Known as the “Start Right, Feed Right–from birth to two years ” it is being supported by the World Health Organisation (WHO) and the United Nations Children’s Fund (UNICEF), who are the major implementing partners.
It aims to raise more awareness of the benefits and the need for six months of exclusive breastfeeding and complementing breastfeeding with other nutritious foods after six months until two years.
Launching the campaign virtually in Accra on Thursday, the First Lady, Mrs Rebecca Akufo-Addo, said there was substantial evidence that exclusive breastfeeding for six months had many benefits for the infant and mother.
She said scientific evidence had proven that early initiation of breastfeeding, within one hour of birth, protected the newborn from acquiring infections and reduces newborn mortality; boosts their immune system, increases their intellectual abilities while it protects mothers from some cancers, among other benefits.
She said the commemoration was another opportunity to remind stakeholders that six months of exclusive breastfeeding was one of the best investments to saving human lives and improving the health, social and economic well-being of individuals and nations.
She noted that the WHO had established that it was safe for mothers with or who had recovered from COVID-19 to breastfeed.
“As we communicate this to our women, it is also important to emphasise all the safety precautions in relation to the preventive protocols they need to take,” she said.
Mrs Akufo-Addo said it was important to take a more critical look at the breast feeding situation in the country, mentioning that the current rate of 43 per cent exclusive breastfeeding was a drop from 63 per cent in 2008.
That, she stressed, called for more efforts to support mothers to breastfeed exclusively for six months.
She underscored the need to improve current support systems for exclusive breastfeeding, especially, by creating the enabling environment in the workplaces, markets and all public places for women to breastfeed.
All stakeholders are needed to work collectively to help establish exclusive breastfeeding as a cultural norm, Mrs Akufo-Addo stated.
The 2020 theme is “Support breastfeeding for a healthier planet.”
World Breastfeeding Week is an annual celebration which is held every year from August 1 to 7 to raise awareness and galvanise action on themes related to breastfeeding.
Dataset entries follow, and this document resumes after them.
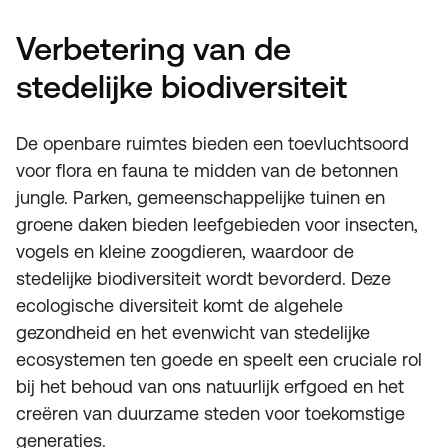
Verbetering van de
stedelijke biodiversiteit
De openbare ruimtes bieden een toevluchtsoord
voor flora en fauna te midden van de betonnen
jungle. Parken, gemeenschappelijke tuinen en
groene daken bieden leefgebieden voor insecten,
vogels en kleine zoogdieren, waardoor de
stedelijke biodiversiteit wordt bevorderd. Deze
ecologische diversiteit komt de algehele
gezondheid en het evenwicht van stedelijke
ecosystemen ten goede en speelt een cruciale rol
bij het behoud van ons natuurlijk erfgoed en het
creëren van duurzame steden voor toekomstige
generaties.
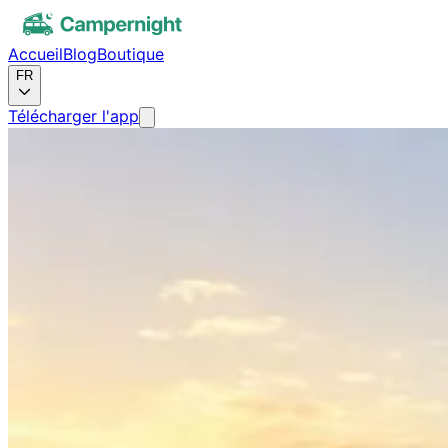
Accueil
Blog
Boutique
FR
Télécharger l'app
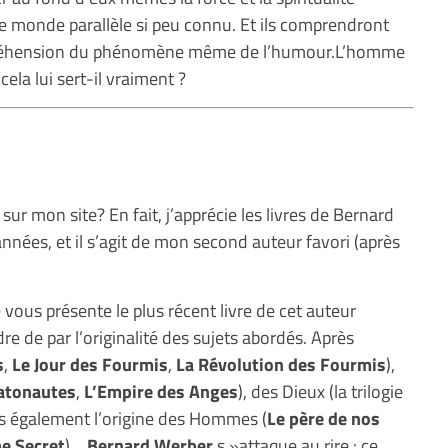
ce monde parallèle si peu connu. Et ils comprendront
ompréhension du phénomène même de l’humour.L’homme
 cela lui sert-il vraiment ?
sur mon site? En fait, j’apprécie les livres de Bernard
nnées, et il s’agit de mon second auteur favori (après
 vous présente le plus récent livre de cet auteur
e de par l’originalité des sujets abordés. Après
s
,
Le Jour des Fourmis
,
La Révolution des Fourmis
),
atonautes
,
L’Empire des Anges
), des Dieux (la trilogie
s également l’origine des Hommes (
Le
père de nos
e Secret
)…
Bernard Werber
s »attaque au rire : ce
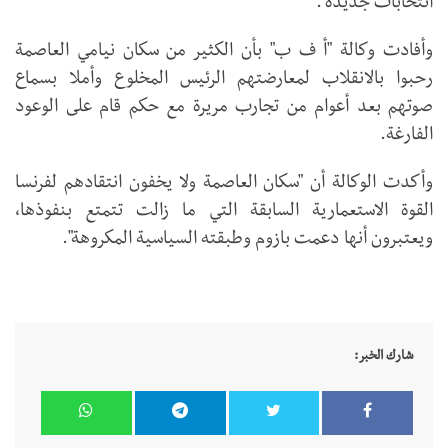
انتخابات جديدة".
وأفادت وكالة "أ ف ب" بأن الكثير من سكان نيامي العاصمة
رحبوا بالانقلاب لمعارضتهم الرئيس المخلوع وأملا بسماع
صوتهم بعد أعوام من تجارب مريرة مع حكم قام على الوعود
الفارغة.
وأكدت الوكالة أن "سكان العاصمة ولا يخفون انتقادهم لفرنسا
القوة الاستعمارية السابقة التي ما زالت تتمتع بنفوذها،
ويعتبرون أنها دعمت بازوم وطبقته السياسية المكروهة".
شارك الخبر:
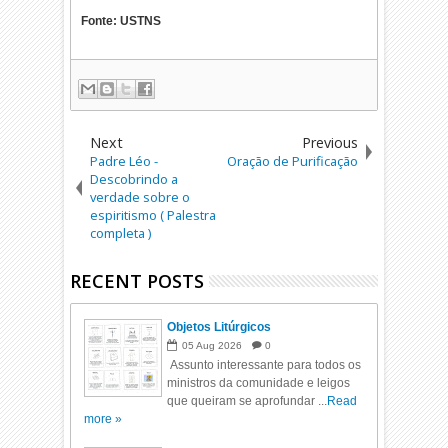
Fonte: USTNS
Next
Previous
Padre Léo -
Oração de Purificação
Descobrindo a
verdade sobre o
espiritismo ( Palestra
completa )
RECENT POSTS
Objetos Litúrgicos
05
Aug
2026
0
Assunto interessante para todos os
ministros da comunidade e leigos
que queiram se aprofundar ...
Read
more »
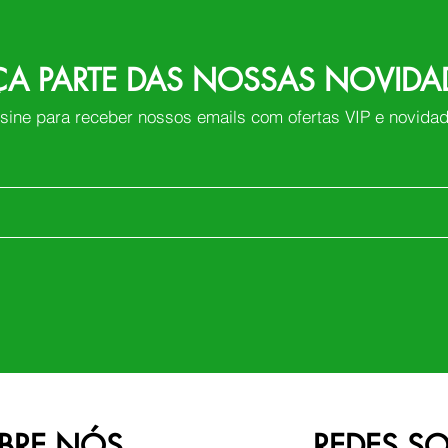
ÇA PARTE DAS NOSSAS NOVIDA
sine para receber nossos emails com ofertas VIP e novida
BRE NÓS
REDES SO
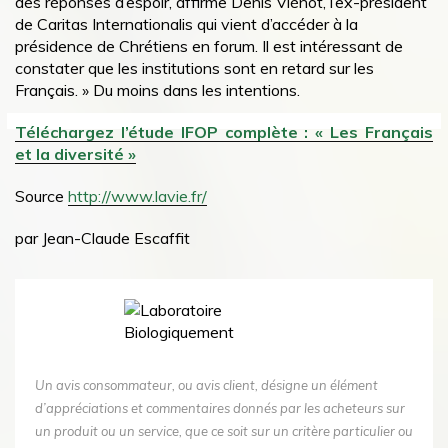
des réponses d’espoir, affirme Denis Viénot, l’ex-président
de Caritas Internationalis qui vient d’accéder à la
présidence de Chrétiens en forum. Il est intéressant de
constater que les institutions sont en retard sur les
Français. » Du moins dans les intentions.
Téléchargez l’étude IFOP complète : « Les Français
et la diversité »
Source
http://www.lavie.fr/
par Jean-Claude Escaffit
Un avis consommateur, ou avis client, désigne un élément
d’appréciations et commentaires donnés par les acheteurs sur
un produit ou un service, que ce soit sur un critère particulier ou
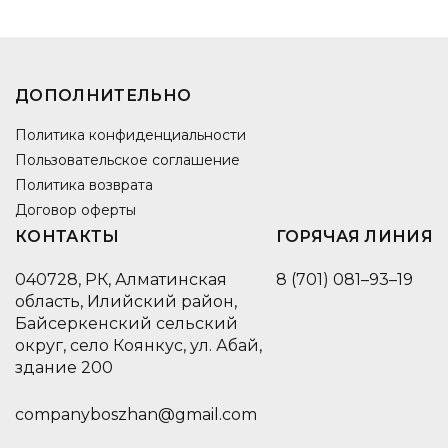
ДОПОЛНИТЕЛЬНО
Политика конфиденциальности
Пользовательское соглашение
Политика возврата
Договор оферты
КОНТАКТЫ
ГОРЯЧАЯ ЛИНИЯ
040728, РК, Алматинская
8 (701) 081–93–19
область, Илийский район,
Байсеркенский сельский
округ, село Коянкус, ул. Абай,
здание 200
companyboszhan@gmail.com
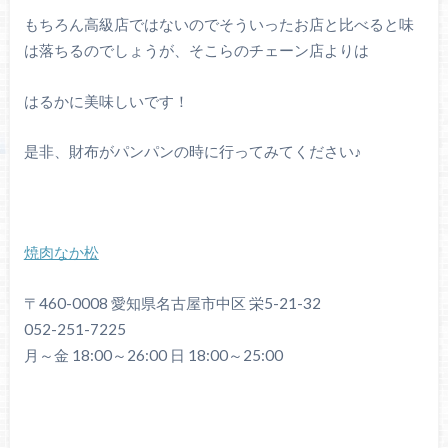
もちろん高級店ではないのでそういったお店と比べると味
は落ちるのでしょうが、そこらのチェーン店よりは
はるかに美味しいです！
是非、財布がパンパンの時に行ってみてください♪
焼肉なか松
〒460-0008 愛知県名古屋市中区 栄5-21-32
052-251-7225
月～金 18:00～26:00 日 18:00～25:00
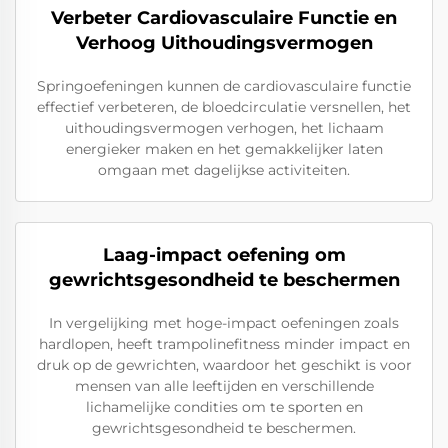
Verbeter Cardiovasculaire Functie en
Verhoog Uithoudingsvermogen
Springoefeningen kunnen de cardiovasculaire functie
effectief verbeteren, de bloedcirculatie versnellen, het
uithoudingsvermogen verhogen, het lichaam
energieker maken en het gemakkelijker laten
omgaan met dagelijkse activiteiten.
Laag-impact oefening om
gewrichtsgesondheid te beschermen
In vergelijking met hoge-impact oefeningen zoals
hardlopen, heeft trampolinefitness minder impact en
druk op de gewrichten, waardoor het geschikt is voor
mensen van alle leeftijden en verschillende
lichamelijke condities om te sporten en
gewrichtsgesondheid te beschermen.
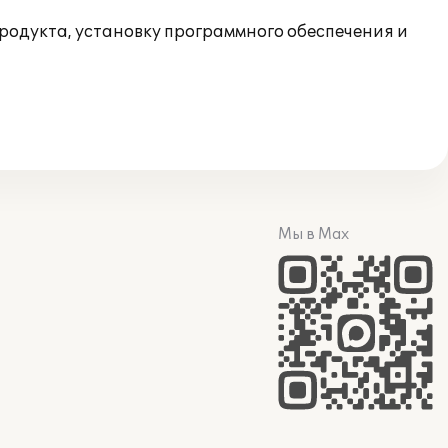
одукта, установку программного обеспечения и
Мы в Max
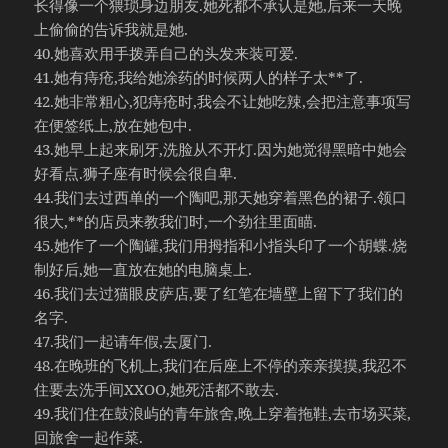
长得像一个猥琐身边朋友.她死都不承认是她,后来一天晚
上偷偷的告诉我就是她.
40.她喜欢用手拨弄自己的头发来装可爱.
41.她有痔疮,我给她涂药的时候两人的样子太**了.
42.她非常粗心,犯痔疮时,我会不让她吃辣,会把注意事项写
在便签纸上,放在她包中.
43.她早上起来刷牙,洗脸从不开灯.因为她觉得黑暗中她会
好看点.狮子座有时候会很自卑.
44.我们去过西单的一个陶吧,那天她穿着黑色的裙子.领口
很大,**的店员来教我们时,一个劲往里面瞄.
45.她作了一个陶罐,我们用拇指和小指头印了一个胡蝶.烧
制好后,她一直放在她的电脑桌上.
46.我们去过猫眼皮萨店,要了红笔在墙壁上留下了我们的
名字.
47.我们一起请年假,去厦门.
48.在晚班的飞机上,我们在后座上不停的亲亲摸摸,我忍不
住要去洗手间XXOO,她死活都不敢去.
49.我们住在鼓浪屿的青年旅舍,晚上穿着拖鞋,去市场买菜,
回旅舍一起作菜.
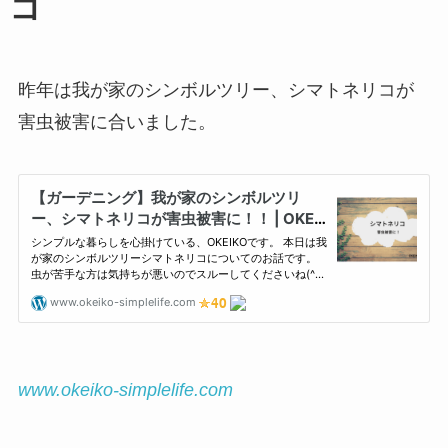
コ
昨年は我が家のシンボルツリー、シマトネリコが
害虫被害に合いました。
www.okeiko-simplelife.com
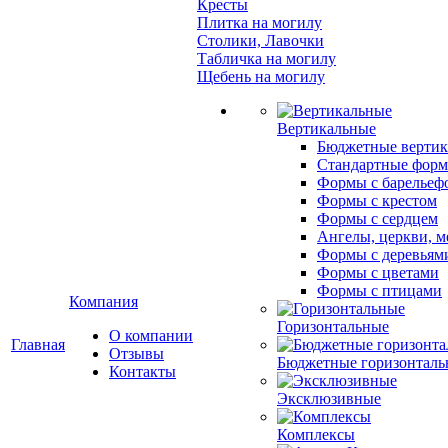
Кресты
Плитка на могилу
Столики, Лавочки
Табличка на могилу
Щебень на могилу
Вертикальные
Бюджетные вертик
Стандартные фор
Формы с барельеф
Формы с крестом
Формы с сердцем
Ангелы, церкви, м
Формы с деревьям
Формы с цветами
Формы с птицами
Компания
Горизонтальные
О компании
Главная
Отзывы
Бюджетные горизонталь
Контакты
Эксклюзивные
Комплексы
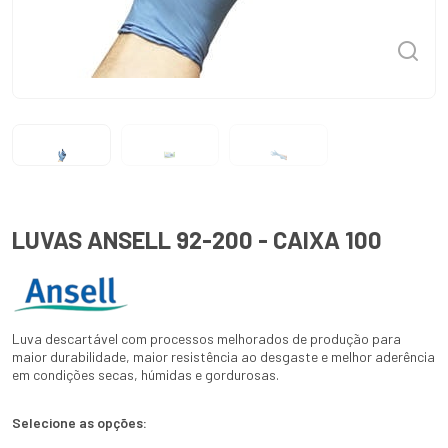
LUVAS ANSELL 92-200 - CAIXA 100
Luva descartável com processos melhorados de produção para
maior durabilidade, maior resistência ao desgaste e melhor aderência
em condições secas, húmidas e gordurosas.
Selecione as opções:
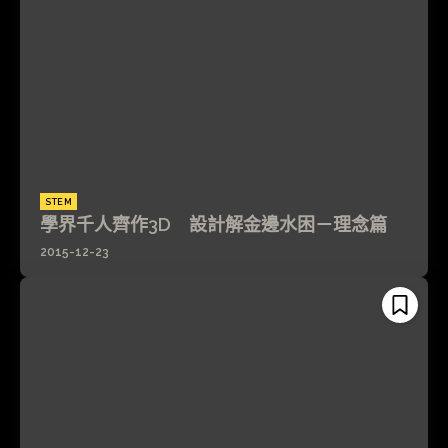
STEM
學界千人齊作3D 設計解金邊水困－理念篇
2015-12-23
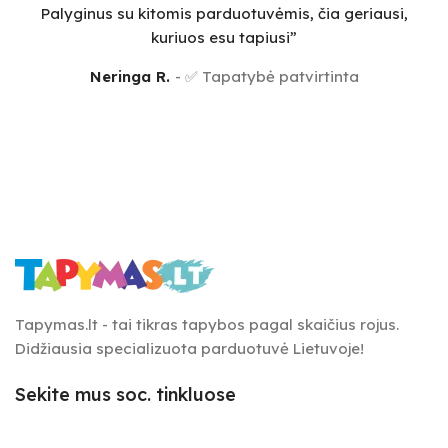
Palyginus su kitomis parduotuvėmis, čia geriausi,
sm
kuriuos esu tapiusi”
Neringa R.
✅ Tapatybė patvirtinta
Tapymas.lt - tai tikras tapybos pagal skaičius rojus.
Didžiausia specializuota parduotuvė Lietuvoje!
Sekite mus soc. tinkluose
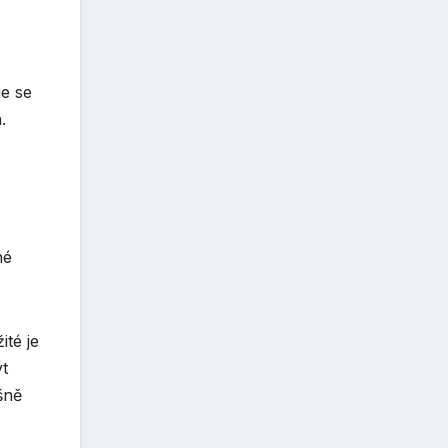
je se
.
né
ité je
ýt
šně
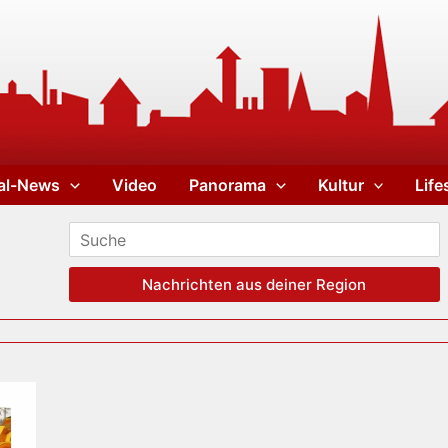
al-News
Video
Panorama
Kultur
Life
Nachrichten aus deiner Region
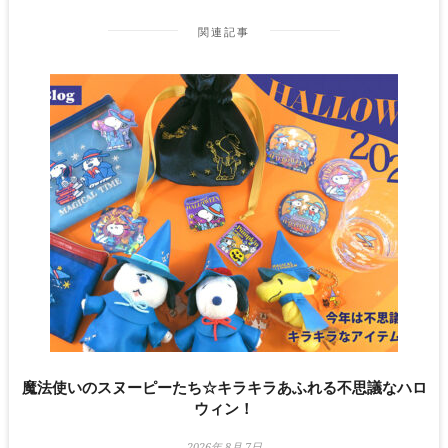
関連記事
魔法使いのスヌーピーたち☆キラキラあふれる不思議なハロ
ウィン！
2026年 8月 7日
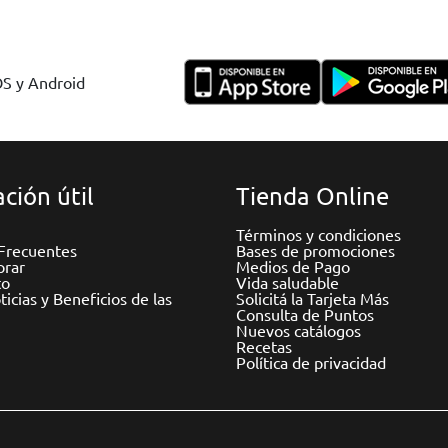
OS y Android
ción útil
Tienda Online
Términos y condiciones
Frecuentes
Bases de promociones
rar
Medios de Pago
to
Vida saludable
icias y Beneficios de las
Solicitá la Tarjeta Más
Consulta de Puntos
Nuevos catálogos
Recetas
Política de privacidad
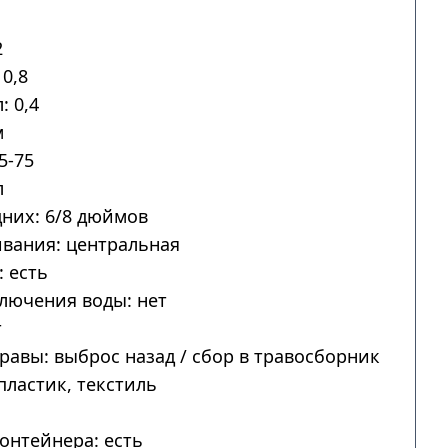
2
0,8
: 0,4
м
5-75
л
дних: 6/8 дюймов
вания: центральная
 есть
лючения воды: нет
т
авы: выброс назад / сбор в травосборник
пластик, текстиль
онтейнера: есть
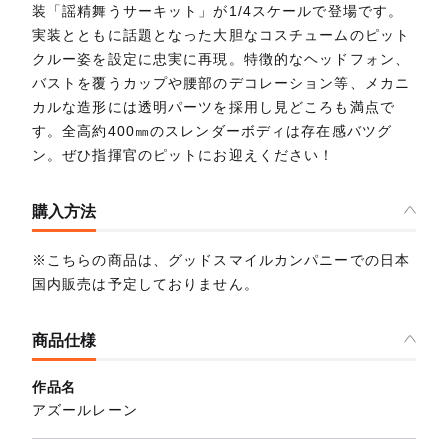
装「謡精舞うサーキット」が1/4スケールで登場です。
実装とともに話題となった大胆なコスチュームのピット
クルー姿を設定に忠実に再現。特徴的なヘッドフォン、
バストを覆うカップや腰部のデコレーション等、メカニ
カルな造形には透明パーツを採用し見どころも満点で
す。全高約400㎜のスレンダーボディは存在感バツグ
ン。ぜひ指揮官のピットにお迎えください！
購入方法
※こちらの商品は、グッドスマイルカンパニーでの日本
国内販売は予定しておりません。
商品仕様
作品名
アズールレーン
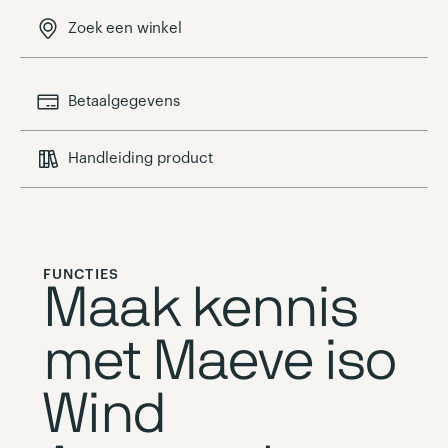
Zoek een winkel
Betaalgegevens
Handleiding product
FUNCTIES
Maak kennis
met Maeve iso
Wind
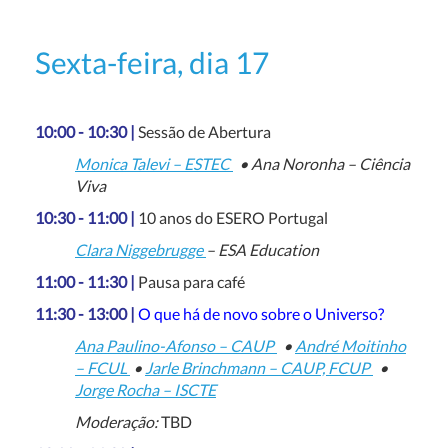
Sexta-feira, dia 17
10:00 - 10:30 |
Sessão de Abertura
Monica Talevi – ESTEC
• Ana Noronha – Ciência
Viva
10:30 - 11:00 |
10 anos do ESERO Portugal
Clara Niggebrugge
– ESA Education
11:00 - 11:30 |
Pausa para café
11:30 - 13:00 |
O que há de novo sobre o Universo?
Ana Paulino-Afonso – CAUP
•
André Moitinho
– FCUL
•
Jarle Brinchmann – CAUP, FCUP
•
Jorge Rocha – ISCTE
Moderação:
TBD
It was initiated in 1991 by the WHO and UNICEF with the goal to promote exclusive breastfeeding for the first six months of life because science says it yields many health benefits, including providing critical nutrients, protection from deadly diseases such as pneumonia and fostering growth and development.
Benefits and prospects
The United Nations Resident Coordinator, Mr Charles Abani, said as the week was being commemorated amid the COVID-19 pandemic, it was prudent to reiterate the benefits of breast milk to safeguarding the lives of newborns.
“It provides antibodies that protect children against many childhood illnesses and reduce premature maternal and child mortalities. The magical ingredients in breast milk prevent the risk of acquiring non-communicable diseases such as childhood asthma, obesity, diabetes and heart-related diseases.
“The WHO has confirmed that the benefits of breast milk to mother and child far outweigh any risk from the new coronavirus pandemic,” he emphasized. He called for collective efforts to champion breastfeeding and underscored the need to tap into the benefits of exclusive breastfeeding.
In a statement read on his behalf, the Minister of Health, Mr Kwaku Agyeman Manu, gave an assurance that the government would leave no stone unturned in supporting the health system to roll out programmes that would ensure that families and mothers received the necessary support to breastfeed successfully.